謹 賀 新 年

明けまして
  おめでとうございます



 氏子崇敬者の皆様には健やかに新年をお迎えのこととお慶び申し上げます。
 平成十九年が皆様にとりまして幸の多いすばらしい一年になりますようにご祈念させて戴きます。

 この土生神社は土生町一町の氏神様として地元の人々に篤く崇敬されている神社です。一町だけでこれほどの氏神様のお宮を持つところはあまりありません。そのことはこの土生の歴史と伝統の特色と深さを物語っていることであり、新旧に関わらず土生に暮らす人間として誇りと感謝の気持ちをこの一年の初めにあたり新たにしたいと願っています。

 土生神社の創建年代は定かではありませんが、伝承では寛治四年(西暦一〇九〇年)白河上皇熊野御幸の帰途当地に留まられた際願い出て北野天満宮よりご祭神菅原道真公を勧請したと伝えられており、平成二年には盛大に創建九百祭が執り行われたのです。
 主祭神の菅原道真公は天神さんと親しまれ、学問の神様としてつとに有名ですが、それと共に土生の地を熊野街道が通過していることから、熊野信仰とのつながりの深さも物語る創建伝承となっています。現在でも白河上皇の遥拝石が当社の本殿横に熊野神社としてお祭りされています。熊野信仰は甦りの信仰として貴族から一般民衆にまでその信仰が広がっていたのです。

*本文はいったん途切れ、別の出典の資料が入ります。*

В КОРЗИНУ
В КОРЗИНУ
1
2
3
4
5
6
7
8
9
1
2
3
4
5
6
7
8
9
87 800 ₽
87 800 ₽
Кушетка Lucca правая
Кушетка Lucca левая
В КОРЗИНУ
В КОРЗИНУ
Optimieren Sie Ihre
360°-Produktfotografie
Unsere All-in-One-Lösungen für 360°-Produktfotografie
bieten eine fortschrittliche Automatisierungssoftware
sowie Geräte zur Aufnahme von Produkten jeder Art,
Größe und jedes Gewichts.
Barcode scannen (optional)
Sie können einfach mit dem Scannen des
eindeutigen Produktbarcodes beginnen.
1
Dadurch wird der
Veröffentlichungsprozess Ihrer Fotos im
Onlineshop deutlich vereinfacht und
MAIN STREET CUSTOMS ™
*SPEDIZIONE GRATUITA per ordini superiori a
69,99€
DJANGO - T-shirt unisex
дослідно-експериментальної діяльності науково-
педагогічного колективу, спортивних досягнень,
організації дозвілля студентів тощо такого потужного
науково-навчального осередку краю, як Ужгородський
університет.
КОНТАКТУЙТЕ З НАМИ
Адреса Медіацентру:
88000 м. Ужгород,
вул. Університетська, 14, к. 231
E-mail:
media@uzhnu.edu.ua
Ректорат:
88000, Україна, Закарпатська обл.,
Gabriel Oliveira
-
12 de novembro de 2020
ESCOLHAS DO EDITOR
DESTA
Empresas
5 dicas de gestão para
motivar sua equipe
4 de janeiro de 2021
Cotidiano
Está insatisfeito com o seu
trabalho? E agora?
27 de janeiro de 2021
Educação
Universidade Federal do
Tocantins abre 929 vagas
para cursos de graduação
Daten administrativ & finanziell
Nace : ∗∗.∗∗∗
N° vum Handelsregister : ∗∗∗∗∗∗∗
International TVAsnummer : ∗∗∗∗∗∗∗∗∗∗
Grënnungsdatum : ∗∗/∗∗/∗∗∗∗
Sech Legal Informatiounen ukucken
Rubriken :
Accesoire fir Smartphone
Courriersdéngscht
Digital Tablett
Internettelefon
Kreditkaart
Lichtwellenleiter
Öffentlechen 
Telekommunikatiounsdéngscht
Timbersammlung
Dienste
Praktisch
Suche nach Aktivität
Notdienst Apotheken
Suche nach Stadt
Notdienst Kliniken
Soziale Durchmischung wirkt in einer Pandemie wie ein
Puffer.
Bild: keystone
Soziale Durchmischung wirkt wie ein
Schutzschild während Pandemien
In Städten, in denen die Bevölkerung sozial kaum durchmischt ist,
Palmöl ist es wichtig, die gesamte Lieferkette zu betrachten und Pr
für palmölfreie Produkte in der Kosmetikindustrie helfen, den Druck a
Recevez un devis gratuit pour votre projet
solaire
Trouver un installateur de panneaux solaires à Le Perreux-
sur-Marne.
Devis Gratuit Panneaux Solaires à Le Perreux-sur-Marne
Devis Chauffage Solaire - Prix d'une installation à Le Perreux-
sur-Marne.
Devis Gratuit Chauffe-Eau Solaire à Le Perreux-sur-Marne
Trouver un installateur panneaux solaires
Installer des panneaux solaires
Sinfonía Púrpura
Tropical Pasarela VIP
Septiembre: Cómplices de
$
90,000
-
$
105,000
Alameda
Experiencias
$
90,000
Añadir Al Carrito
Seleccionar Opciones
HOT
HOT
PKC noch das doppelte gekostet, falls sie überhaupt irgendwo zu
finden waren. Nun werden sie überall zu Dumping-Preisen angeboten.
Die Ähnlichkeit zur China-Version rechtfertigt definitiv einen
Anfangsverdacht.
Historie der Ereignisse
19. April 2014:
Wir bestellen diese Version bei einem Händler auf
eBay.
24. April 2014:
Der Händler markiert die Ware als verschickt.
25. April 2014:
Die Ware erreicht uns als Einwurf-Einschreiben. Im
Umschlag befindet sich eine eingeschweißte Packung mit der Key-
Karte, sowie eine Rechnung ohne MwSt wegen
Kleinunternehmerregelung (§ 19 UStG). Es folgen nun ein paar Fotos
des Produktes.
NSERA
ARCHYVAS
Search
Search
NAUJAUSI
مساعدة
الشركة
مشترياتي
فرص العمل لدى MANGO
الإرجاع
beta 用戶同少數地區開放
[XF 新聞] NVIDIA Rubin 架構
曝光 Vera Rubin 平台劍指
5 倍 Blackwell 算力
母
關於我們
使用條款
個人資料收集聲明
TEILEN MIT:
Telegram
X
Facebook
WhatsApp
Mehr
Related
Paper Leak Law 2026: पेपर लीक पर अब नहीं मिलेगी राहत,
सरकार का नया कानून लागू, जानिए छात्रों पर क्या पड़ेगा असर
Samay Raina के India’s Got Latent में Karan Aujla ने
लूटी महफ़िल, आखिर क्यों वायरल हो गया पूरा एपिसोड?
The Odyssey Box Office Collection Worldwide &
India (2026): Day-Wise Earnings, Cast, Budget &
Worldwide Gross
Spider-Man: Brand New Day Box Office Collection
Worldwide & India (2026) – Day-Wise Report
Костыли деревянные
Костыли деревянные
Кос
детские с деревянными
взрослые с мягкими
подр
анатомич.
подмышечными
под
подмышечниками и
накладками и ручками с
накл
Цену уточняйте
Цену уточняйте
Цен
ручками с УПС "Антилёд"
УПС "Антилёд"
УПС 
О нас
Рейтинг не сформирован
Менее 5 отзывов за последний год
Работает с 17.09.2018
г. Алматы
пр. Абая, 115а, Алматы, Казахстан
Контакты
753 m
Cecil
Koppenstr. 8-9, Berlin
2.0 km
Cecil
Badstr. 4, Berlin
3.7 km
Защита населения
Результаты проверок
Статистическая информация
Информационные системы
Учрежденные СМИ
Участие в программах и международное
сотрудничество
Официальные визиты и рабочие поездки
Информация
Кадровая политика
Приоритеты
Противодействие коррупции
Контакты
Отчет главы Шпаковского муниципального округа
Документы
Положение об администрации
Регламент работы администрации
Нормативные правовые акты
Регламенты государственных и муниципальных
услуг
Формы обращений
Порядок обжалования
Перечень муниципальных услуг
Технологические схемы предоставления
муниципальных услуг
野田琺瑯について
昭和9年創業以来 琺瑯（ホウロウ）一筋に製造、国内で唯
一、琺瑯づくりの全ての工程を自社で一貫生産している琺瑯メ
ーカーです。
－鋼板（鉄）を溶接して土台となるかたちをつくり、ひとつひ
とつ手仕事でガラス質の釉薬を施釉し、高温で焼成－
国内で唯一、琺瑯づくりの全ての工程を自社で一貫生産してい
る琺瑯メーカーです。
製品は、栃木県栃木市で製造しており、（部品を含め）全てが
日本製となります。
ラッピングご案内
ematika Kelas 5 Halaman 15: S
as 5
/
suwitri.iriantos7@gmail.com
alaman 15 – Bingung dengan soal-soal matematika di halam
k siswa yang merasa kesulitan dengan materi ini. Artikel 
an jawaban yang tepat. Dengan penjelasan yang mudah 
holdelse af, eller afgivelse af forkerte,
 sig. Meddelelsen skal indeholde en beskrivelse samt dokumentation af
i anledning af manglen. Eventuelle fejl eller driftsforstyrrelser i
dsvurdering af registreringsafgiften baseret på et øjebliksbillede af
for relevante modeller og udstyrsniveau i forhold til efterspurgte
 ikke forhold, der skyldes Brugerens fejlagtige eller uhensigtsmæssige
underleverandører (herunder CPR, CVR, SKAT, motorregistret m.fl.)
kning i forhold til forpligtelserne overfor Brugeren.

 ところで昨年はいじめによる子ども達の自殺の連鎖など命ということをあらためて見つめさせられる年でした。
 私個人深く交流のあった方々の死や、自分自身体調を崩して、命や死について考えることの多い一年でした。
 難しいことはわかりませんが、一人一人の命の尊さというものはただ自分のことだけ考えている中からは決して生まれてくるものではないと思います。人と人が助け合い共に生きていく、そのぬくもりの中に命の本当の意味があり、生死の意味があるのだろうと思います。
 いじめなんて卑屈なことはやめ、またどんないじめにも屈せずに共に生きていくことの中に新しい希望を見つけて甦る、新しい命の年にしていきたいと祈っています。
 そのことを当社と甦りの信仰・熊野信仰とのつながりの中で今年は問いかけてみたいとも考えています。
 本年もどうぞご指導ご鞭撻の程よろしくお願い申し上げます。